US-FDA Status: Approved for Hyperthyroidism
Availability: Prescription only
Generic name: clobetasol propionate
Brand name: Clobex spray
Side-effects: Burning or stinging at the application site, dry skin, skin rash
Indicated in pregnancy: Usually contraindicated
Alcohol Content: Absent

IV. Mometasone

US-FDA Status: Approved for Hyperthyroidism
Availability: Prescription only
Generic name: mometasone furoate
Brand name: Elocon lotion
Side-effects: Burning, itching, irritation, dryness, thinning of skin with easy bruising
Indicated in pregnancy: Only if benefit outweighs fetal risk
Alcohol Content: Contains traces of alcohol

V. Flucinolone

US-FDA Status: Approved for Hyperthyroidism
Availability: Prescription only
Generic name: flucinolone acetonide
Brand name: Synalar cream
Side-effects: Congestion, cough, body ache, fever, headache, sore throat
Indicated in pregnancy: Usually contraindicated
Alcohol Content: Absent

Drugs for Graves’ Ophthalmopathy (GO)

3 to 5% of Graves’ disease patients may develop Graves’ Ophthalmopathy. It is an autoimmune inflammatory condition affecting the orbit and periorbital tissues. This may be mild, moderate or severe. Severe GO is characterized by visual impairment such as diplopia (double vision) or blurred vision. This is caused by swelling of muscles and tissues of the eye. When this swelling increases to a larger extent, it can compress the optic nerve, thus creating a medical emergency. In such cases, conventional approach may not be efficient and medical therapy is required.

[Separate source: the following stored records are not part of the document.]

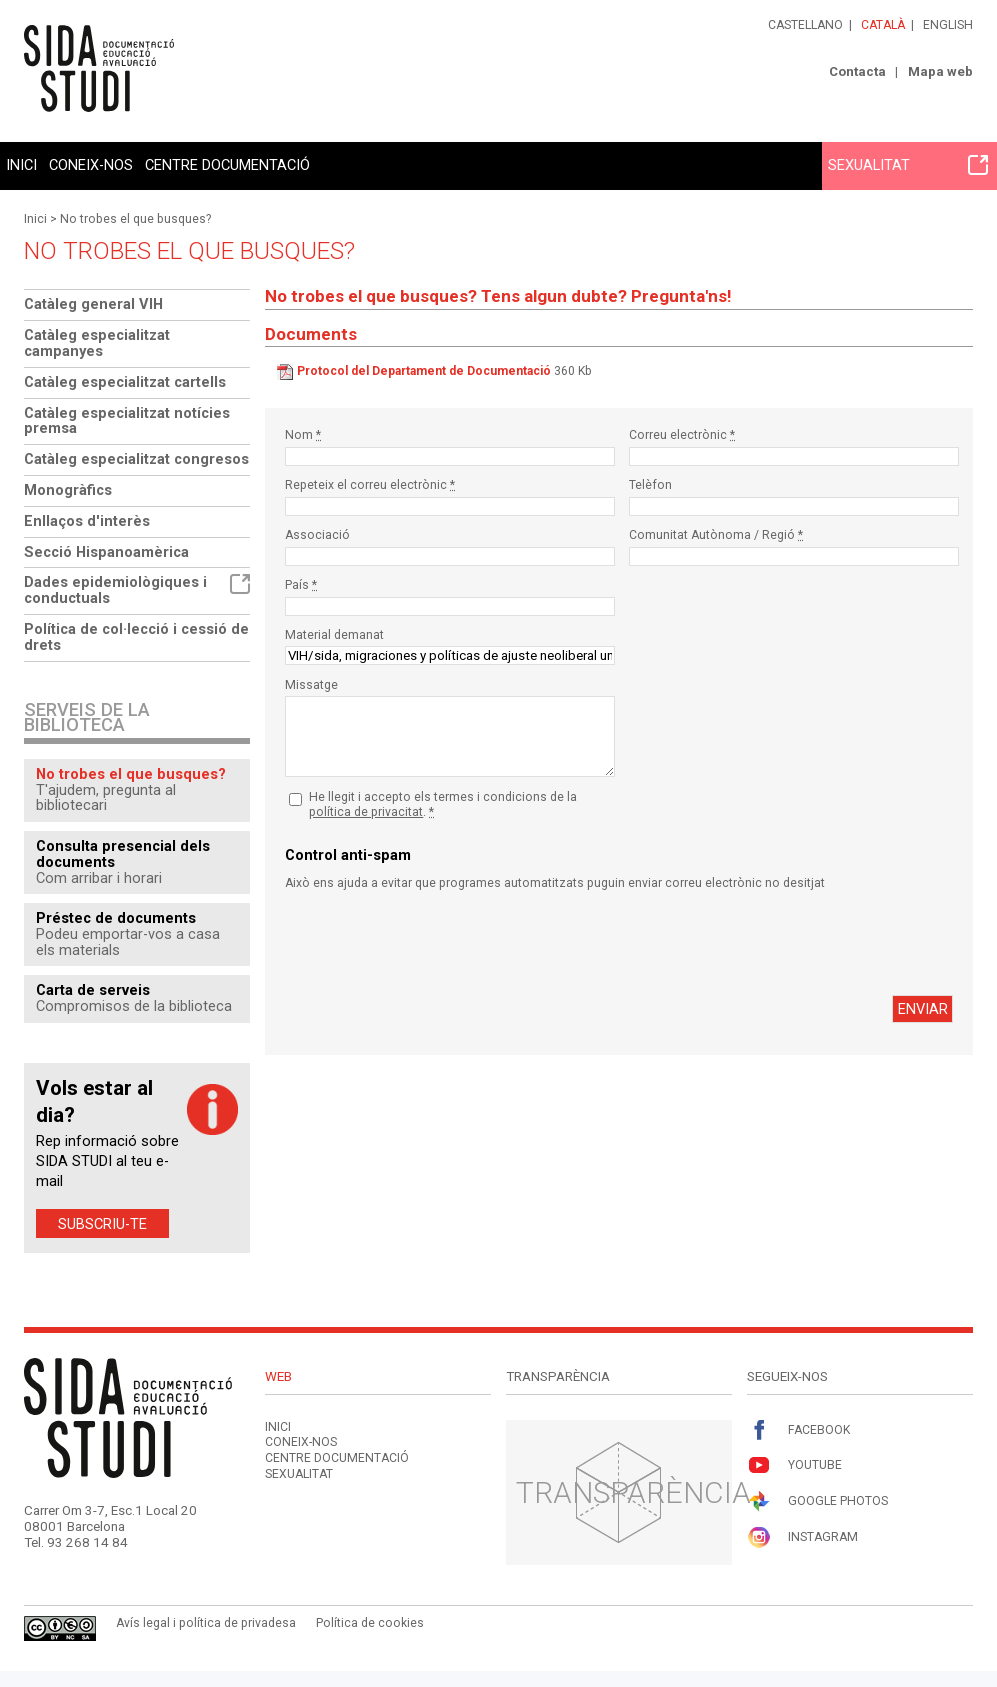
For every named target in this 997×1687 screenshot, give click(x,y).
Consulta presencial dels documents (123, 854)
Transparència (633, 1492)
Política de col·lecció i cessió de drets (136, 637)
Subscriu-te (102, 1224)
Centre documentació (227, 165)
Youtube (794, 1465)
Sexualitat (908, 165)
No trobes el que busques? (135, 219)
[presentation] (437, 943)
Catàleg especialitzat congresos (136, 459)
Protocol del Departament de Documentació (424, 371)
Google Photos (817, 1501)
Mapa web (940, 71)
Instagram (802, 1537)
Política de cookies (370, 1623)
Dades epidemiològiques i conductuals (137, 590)
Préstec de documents (116, 918)
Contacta (857, 71)
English (948, 25)
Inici (21, 165)
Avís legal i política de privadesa (206, 1623)
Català (883, 25)
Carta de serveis (93, 990)
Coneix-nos (91, 165)
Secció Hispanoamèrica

According to a research paper published in The Medical Clinics of North America Journal, immunomodulators including glucocorticoids and non-steroidal immunomodulators can produce positive results in graves’ ophthalmopathy.[1]

1. Oral and Systemic Glucocorticoids

Glucocorticoids have anti-inflammatory and immunosuppressant properties which can relieve the orbital inflammation and provide symptomatic relief.

Available as: Oral preparations and Injections (intravenous infusion)

I. Prednisolone

US-FDA Status: Approved for Hyperthyroidism
Availability: Prescription only
Generic name: prednisolone
Brand name: Prelone syrup
Side-effects: Agitation, blurred vision, anxiety, aggression, dizziness
Indicated in pregnancy: Only if benefit outweighs fetal risk
Alcohol Content: Contains 5% alcohol

II. Methylprednisolone

US-FDA Status: Approved for Hyperthyroidism
Availability: Prescription only
Generic name: methylprednisolone sodium succinate
Brand name: Sol-U-Medrol
Side-effects: Agitation, blurred vision, anxiety, aggression, dizziness
Indicated in pregnancy: Only if benefit outweighs fetal risk
Alcohol Content: Contains 5% alcohol

2. Non-steroidal Immunomodulators

This group of drug includes drugs which inhibit the immune cells of the body, i.e. T-cells and B-cells, thus coutneracting the autoimmune process of graves’ ophthalmopathy.

Available as: Oral preparations and Injections (intravenous infusion)

I. Specific T-cell Inhibitor

A. Cyclosporine
US-FDA Status: Approved for Hyperthyroidism
Availability: Prescription only
Generic name: cyclosporine
Brand name: Gengraf capsule
Side-effects: Tremors, increased hair growth on face and body, abdominal pain, headache
Indicated in pregnancy: Only if benefit outweighs fetal risk
Alcohol Content: Absent

II. Anti-B-Cell Agents

A. Rituximab
US-FDA Status: Approved for Hyperthyroidism
Availability: Prescription only
Generic name: rituximab
Brand name: Rituxan injection
Side-effects: Black tarry stools, bleeding gums, abdominal pain, blurred vision
Indicated in pregnancy: Only if benefit outweighs fetal risk
Alcohol Content: Absent

The non-steroidal immunomodulators are cytotoxic drugs and are primarily indicated in the treatment of cancer.

OTC

Because of the potential side-effects of the drugs used in hyperthyroidism, most of these drugs are available on prescription.

However, triamcinolone acetonide (topical preparation) is available as an over the counter drug for management of graves’ dermopathy in several countries, such as Australia, Canada, China, Germany, Greece, Italy, Japan, Mexico, Singapore, South Korea, Switzerland, Spain, UK and USA.

It must be remembered that a medical consultation is necessary to effectively manage the disease and self-medication is not recommended.